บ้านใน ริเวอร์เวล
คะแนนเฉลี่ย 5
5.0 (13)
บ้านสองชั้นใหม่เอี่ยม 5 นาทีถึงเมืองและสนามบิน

—————

§ **WHAT IS BEING ASKED**
Print the whole listing once more, exactly as it stands.

§ **WORKED SOLUTION**
บ้านใน ริเวอร์เวล
คะแนนเฉลี่ย 5
5.0 (13)
บ้านสองชั้นใหม่เอี่ยม 5 นาทีถึงเมืองและสนามบิน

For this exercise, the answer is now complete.